DESCRIPTION OF THE TASK:
From the listing below, extract every line containing "Communications".
⁂
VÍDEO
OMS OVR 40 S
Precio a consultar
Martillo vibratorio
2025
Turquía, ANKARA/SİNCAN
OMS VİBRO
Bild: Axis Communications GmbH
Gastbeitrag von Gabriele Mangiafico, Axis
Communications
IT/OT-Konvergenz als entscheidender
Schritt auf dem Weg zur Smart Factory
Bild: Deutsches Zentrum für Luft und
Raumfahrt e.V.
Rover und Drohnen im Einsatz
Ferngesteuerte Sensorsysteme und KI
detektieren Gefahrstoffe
⁂
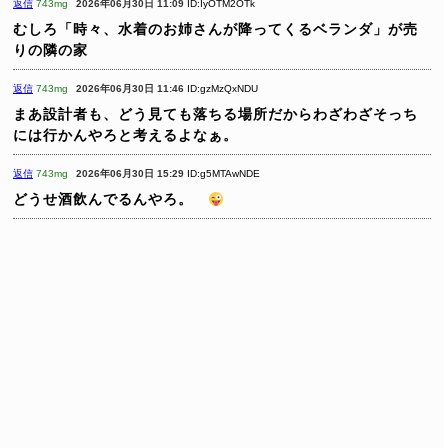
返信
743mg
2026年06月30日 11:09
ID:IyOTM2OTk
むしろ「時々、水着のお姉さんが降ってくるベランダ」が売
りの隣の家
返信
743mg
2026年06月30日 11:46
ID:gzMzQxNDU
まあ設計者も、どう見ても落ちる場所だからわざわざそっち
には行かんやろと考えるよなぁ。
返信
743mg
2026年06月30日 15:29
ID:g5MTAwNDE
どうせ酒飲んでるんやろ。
⁂
ANSWER:
Bild: Axis Communications GmbH
Communications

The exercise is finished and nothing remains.